DIRECTIONS FOR THIS TASK: Below is a set of records. Repeat them verbatim without the pictures.

EXERCISE MATERIALS:
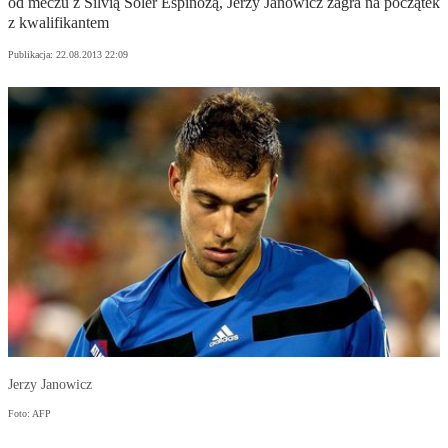
od meczu z Silvią Soler Espinozą, Jerzy Janowicz zagra na początek
z kwalifikantem
Publikacja:
22.08.2013 22:09
Jerzy Janowicz
Foto: AFP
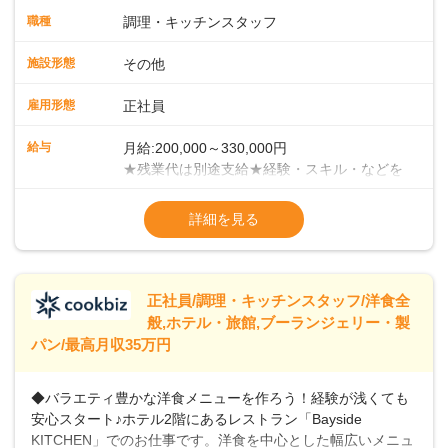
ます。まずは当店の仕事の流れ・お店のルールを把握してく
職種
調理・キッチンスタッフ
ださい。少しずつ業務に慣れていただければと考えていま
す。 ■チームワークがカギ！当店での調理方法は、給食等の
施設形態
その他
ようにチームで一度に大人数分の調理を手がけていく集団調
理です。メイン・副菜担当、揚げ物担当、ご飯担当、盛り付
雇用形態
正社員
け担当などがあり、各担当部と協力しての業務になります。
＜徐々にマネジメントも学んでください＞業務に慣れてきた
給与
月給:200,000～330,000円
ら、徐々にマネジメント業務をお任せしていきます。パート
★残業代は別途支給★経験・スキル・などを
スタッフのシフト管理やメニュー開発など、店舗運営に携わ
考慮のうえ、決定いたします★賞与年2回
ることになりますので、お店を作っていく面白さを味わえま
（2023年度実績：3.8ヶ月分支給）★昇給年
詳細を見る
すよ！＜将来はキャリアアップも＞まずは、1年間での一人立
1回（55歳まで）＜年収例＞年収380万円／
ちを目指してください。その後は、意欲・能力次第で本社事
入社5年／40歳年収400万円／入社3年／48歳
業部での役職や、その他マネジメント職へのステップアップ
年収460万円／入社7年／51歳
も可能です。
※試用期間3ヶ月あり（給与・待遇変動な
正社員/調理・キッチンスタッフ/洋食全
般,ホテル・旅館,ブーランジェリー・製
パン/最高月収35万円
◆バラエティ豊かな洋食メニューを作ろう！経験が浅くても
安心スタート♪ホテル2階にあるレストラン「Bayside
KITCHEN」でのお仕事です。洋食を中心とした幅広いメニュ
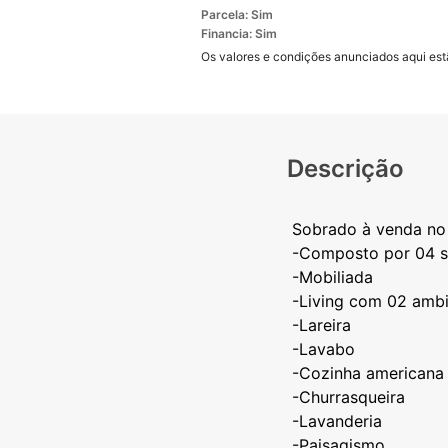
Parcela: Sim
Financia: Sim
Os valores e condições anunciados aqui estã
Descrição
Sobrado à venda no
-Composto por 04 s
-Mobiliada
-Living com 02 amb
-Lareira
-Lavabo
-Cozinha americana
-Churrasqueira
-Lavanderia
-Paisagismo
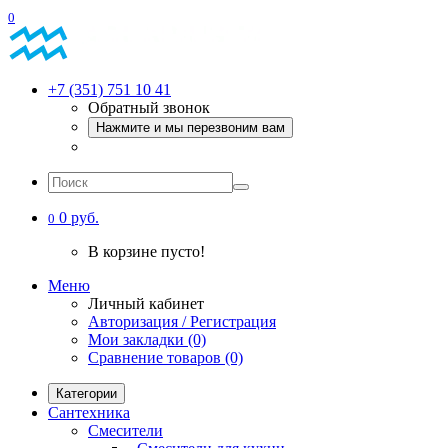
0
+7 (351) 751 10 41
Обратный звонок
Нажмите и мы перезвоним вам
0 руб.
0
В корзине пусто!
Меню
Личный кабинет
Авторизация / Регистрация
Мои закладки (0)
Сравнение товаров (0)
Категории
Сантехника
Смесители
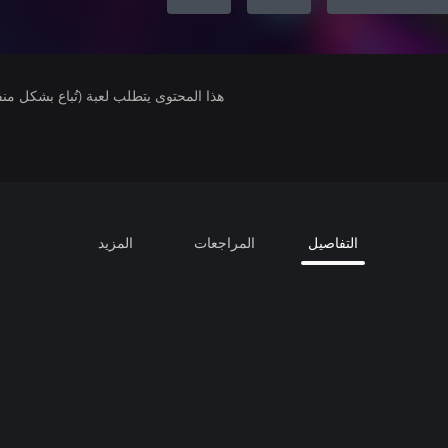
هذا المحتوى يتطلب لعبة (تُباع بشكل من
التفاصيل
المراجعات
المزيد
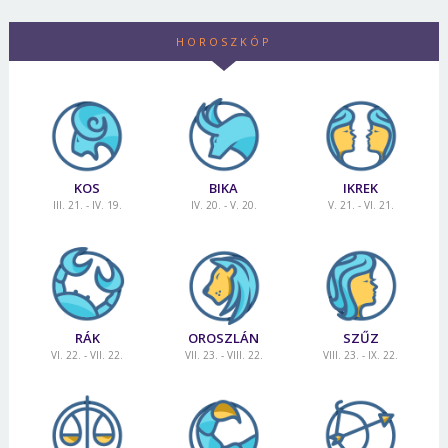
HOROSZKÓP
KOS
BIKA
IKREK
III. 21. - IV. 19.
IV. 20. - V. 20.
V. 21. - VI. 21.
RÁK
OROSZLÁN
SZŰZ
VI. 22. - VII. 22.
VII. 23. - VIII. 22.
VIII. 23. - IX. 22.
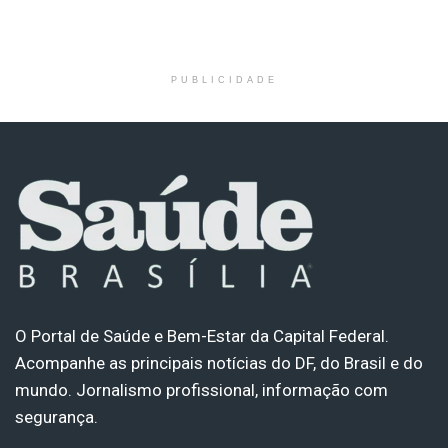
PUBLICIDADE
O Portal de Saúde e Bem-Estar da Capital Federal.
Acompanhe as principais notícias do DF, do Brasil e do
mundo. Jornalismo profissional, informação com
segurança.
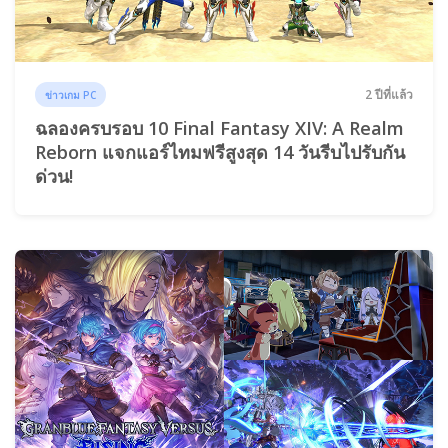
2 ปีที่แล้ว
ข่าวเกม PC
ฉลองครบรอบ 10 Final Fantasy XIV: A Realm
Reborn แจกแอร์ไทมฟรีสูงสุด 14 วันรีบไปรับกัน
ด่วน!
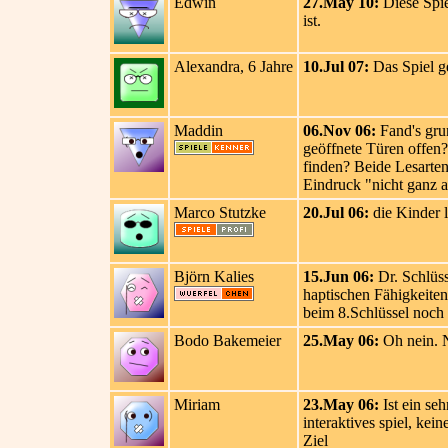
Edwin
27.May 10:
Diese Spie
ist.
Alexandra, 6 Jahre
10.Jul 07:
Das Spiel ge
Maddin
06.Nov 06:
Fand's grun
geöffnete Türen offen
finden? Beide Lesarten 
Eindruck "nicht ganz a
Marco Stutzke
20.Jul 06:
die Kinder l
Björn Kalies
15.Jun 06:
Dr. Schlüs
haptischen Fähigkeiten
beim 8.Schlüssel noch 
Bodo Bakemeier
25.May 06:
Oh nein. N
Miriam
23.May 06:
Ist ein se
interaktives spiel, ke
Ziel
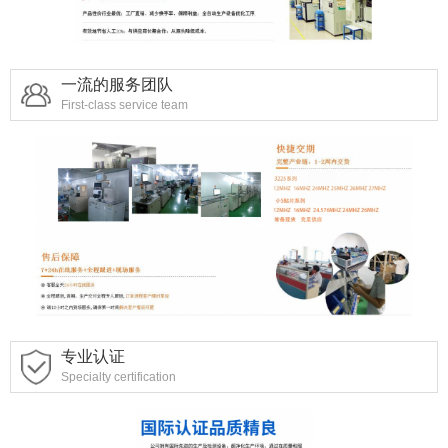
一流的服务团队
First-class service team
专业认证
Specialty certification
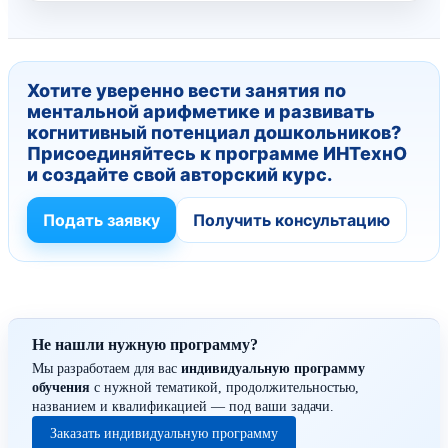
Хотите уверенно вести занятия по
ментальной арифметике и развивать
когнитивный потенциал дошкольников?
Присоединяйтесь к программе ИНТехнО
и создайте свой авторский курс.
Подать заявку
Получить консультацию
Не нашли нужную программу?
Мы разработаем для вас
индивидуальную программу
обучения
с нужной тематикой, продолжительностью,
названием и квалификацией — под ваши задачи.
Заказать индивидуальную программу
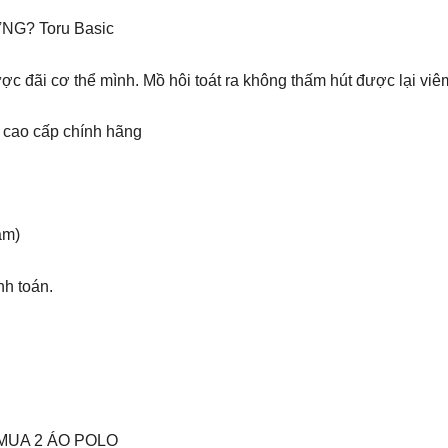
G? Toru Basic
 đãi cơ thể mình. Mồ hôi toát ra không thấm hút được lại viê
 cao cấp chính hãng
ám)
nh toán.
MUA 2 ÁO POLO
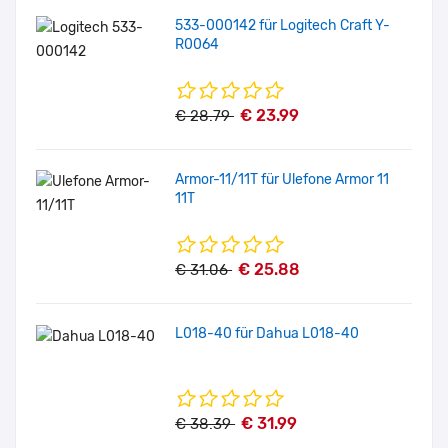
533-000142 für Logitech Craft Y-
R0064
€ 23.99
€ 28.79
Armor-11/11T für Ulefone Armor 11
11T
€ 25.88
€ 31.06
L018-40 für Dahua L018-40
€ 31.99
€ 38.39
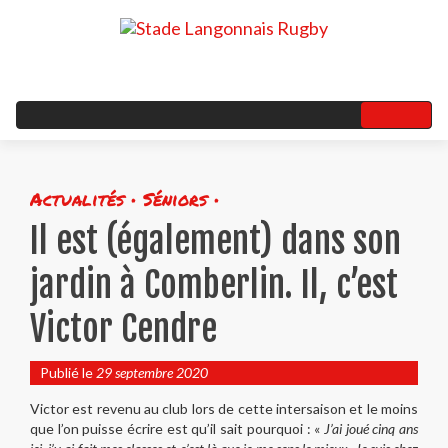
Actualités • Séniors •
Il est (également) dans son
jardin à Comberlin. Il, c’est
Victor Cendre
Publié le
29 septembre 2020
Victor est revenu au club lors de cette intersaison et le moins
que l’on puisse écrire est qu’il sait pourquoi : «
J’ai joué cinq ans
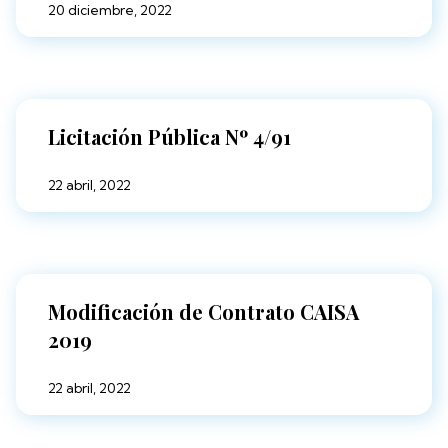
20 diciembre, 2022
Licitación Pública Nº 4/91
22 abril, 2022
Modificación de Contrato CAISA
2019
22 abril, 2022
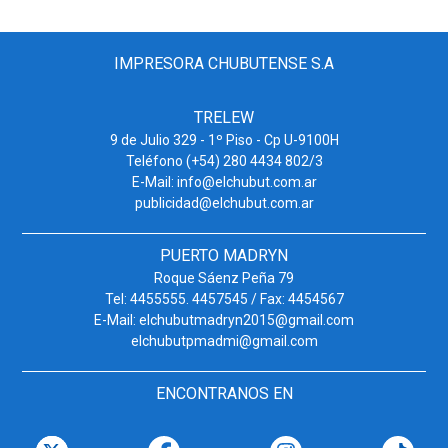
IMPRESORA CHUBUTENSE S.A
TRELEW
9 de Julio 329 - 1º Piso - Cp U-9100H
Teléfono (+54) 280 4434 802/3
E-Mail: info@elchubut.com.ar
publicidad@elchubut.com.ar
PUERTO MADRYN
Roque Sáenz Peña 79
Tel: 4455555. 4457545 / Fax: 4454567
E-Mail: elchubutmadryn2015@gmail.com
elchubutpmadmi@gmail.com
ENCONTRANOS EN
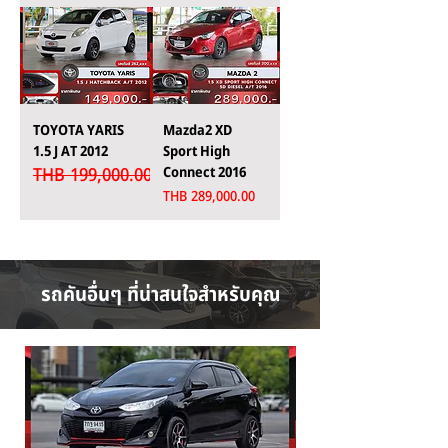
TOYOTA YARIS
Mazda2 XD
1.5 J AT 2012
Sport High
THB 199,000.00
Connect 2016
Regular Price
Sale Price
THB 149,000.00
Price
THB 289,000.00
รถคันอื่นๆ ที่น่าสนใจสำหรับคุณ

TASK SOLUTION:
od meczu z Silvią Soler Espinozą, Jerzy Janowicz zagra na początek
z kwalifikantem
Publikacja:
22.08.2013 22:09
Jerzy Janowicz
Foto: AFP
ます。まずは当店の仕事の流れ・お店のルールを把握してく
職種
調理・キッチンスタッフ
ださい。少しずつ業務に慣れていただければと考えていま
す。 ■チームワークがカギ！当店での調理方法は、給食等の
施設形態
その他
ようにチームで一度に大人数分の調理を手がけていく集団調
理です。メイン・副菜担当、揚げ物担当、ご飯担当、盛り付
雇用形態
正社員
け担当などがあり、各担当部と協力しての業務になります。
＜徐々にマネジメントも学んでください＞業務に慣れてきた
給与
月給:200,000～330,000円
ら、徐々にマネジメント業務をお任せしていきます。パート
★残業代は別途支給★経験・スキル・などを
スタッフのシフト管理やメニュー開発など、店舗運営に携わ
考慮のうえ、決定いたします★賞与年2回
ることになりますので、お店を作っていく面白さを味わえま
（2023年度実績：3.8ヶ月分支給）★昇給年
詳細を見る
すよ！＜将来はキャリアアップも＞まずは、1年間での一人立
1回（55歳まで）＜年収例＞年収380万円／
ちを目指してください。その後は、意欲・能力次第で本社事
入社5年／40歳年収400万円／入社3年／48歳
業部での役職や、その他マネジメント職へのステップアップ
年収460万円／入社7年／51歳
も可能です。
※試用期間3ヶ月あり（給与・待遇変動な
正社員/調理・キッチンスタッフ/洋食全
般,ホテル・旅館,ブーランジェリー・製
パン/最高月収35万円
◆バラエティ豊かな洋食メニューを作ろう！経験が浅くても
安心スタート♪ホテル2階にあるレストラン「Bayside
KITCHEN」でのお仕事です。洋食を中心とした幅広いメニュ
Parcela: Sim
Financia: Sim
Os valores e condições anunciados aqui estã
Descrição
Sobrado à venda no
-Composto por 04 s
-Mobiliada
-Living com 02 amb
-Lareira
-Lavabo
-Cozinha americana
-Churrasqueira
-Lavanderia
-Paisagismo
0
+7 (351) 751 10 41
Обратный звонок
Нажмите и мы перезвоним вам
0 руб.
0
В корзине пусто!
Меню
Личный кабинет
Авторизация / Регистрация
Мои закладки (0)
Сравнение товаров (0)
Категории
Сантехника
Смесители
هذا المحتوى يتطلب لعبة (تُباع بشكل من
التفاصيل
المراجعات
المزيد
HOROSZKÓP
KOS
BIKA
IKREK
III. 21. - IV. 19.
IV. 20. - V. 20.
V. 21. - VI. 21.
RÁK
OROSZLÁN
SZŰZ
VI. 22. - VII. 22.
VII. 23. - VIII. 22.
VIII. 23. - IX. 22.
PUBLICIDADE
O Portal de Saúde e Bem-Estar da Capital Federal.
Acompanhe as principais notícias do DF, do Brasil e do
mundo. Jornalismo profissional, informação com
segurança.
2 ปีที่แล้ว
ข่าวเกม PC
ฉลองครบรอบ 10 Final Fantasy XIV: A Realm
Reborn แจกแอร์ไทมฟรีสูงสุด 14 วันรีบไปรับกัน
ด่วน!
Edwin
27.May 10:
Diese Spie
ist.
Alexandra, 6 Jahre
10.Jul 07:
Das Spiel ge
Maddin
06.Nov 06:
Fand's grun
geöffnete Türen offen
finden? Beide Lesarten 
Eindruck "nicht ganz a
Marco Stutzke
20.Jul 06:
die Kinder l
Björn Kalies
15.Jun 06:
Dr. Schlüs
haptischen Fähigkeiten
beim 8.Schlüssel noch 
Bodo Bakemeier
25.May 06:
Oh nein. N
Miriam
23.May 06:
Ist ein se
interaktives spiel, ke
Ziel
一流的服务团队
First-class service team
专业认证
Specialty certification
Хотите уверенно вести занятия по
ментальной арифметике и развивать
когнитивный потенциал дошкольников?
Присоединяйтесь к программе ИНТехнО
и создайте свой авторский курс.
Подать заявку
Получить консультацию
Не нашли нужную программу?
Мы разработаем для вас
индивидуальную программу
обучения
с нужной тематикой, продолжительностью,
названием и квалификацией — под ваши задачи.
Заказать индивидуальную программу
G? Toru Basic
 đãi cơ thể mình. Mồ hôi toát ra không thấm hút được lại viê
 cao cấp chính hãng
ám)
nh toán.
MUA 2 ÁO POLO
533-000142 für Logitech Craft Y-
R0064
€ 23.99
€ 28.79
Armor-11/11T für Ulefone Armor 11
11T
€ 25.88
€ 31.06
L018-40 für Dahua L018-40
€ 31.99
€ 38.39
Actualités • Séniors •
Il est (également) dans son
jardin à Comberlin. Il, c’est
Victor Cendre
Publié le
29 septembre 2020
Victor est revenu au club lors de cette intersaison et le moins
que l’on puisse écrire est qu’il sait pourquoi : «
J’ai joué cinq ans
20 diciembre, 2022
Licitación Pública Nº 4/91
22 abril, 2022
Modificación de Contrato CAISA
2019
22 abril, 2022
IMPRESORA CHUBUTENSE S.A
TRELEW
9 de Julio 329 - 1º Piso - Cp U-9100H
Teléfono (+54) 280 4434 802/3
E-Mail: info@elchubut.com.ar
publicidad@elchubut.com.ar
PUERTO MADRYN
Roque Sáenz Peña 79
Tel: 4455555. 4457545 / Fax: 4454567
E-Mail: elchubutmadryn2015@gmail.com
elchubutpmadmi@gmail.com
ENCONTRANOS EN
TOYOTA YARIS
Mazda2 XD
1.5 J AT 2012
Sport High
THB 199,000.00
Connect 2016
Regular Price
Sale Price
THB 149,000.00
Price
THB 289,000.00
รถคันอื่นๆ ที่น่าสนใจสำหรับคุณ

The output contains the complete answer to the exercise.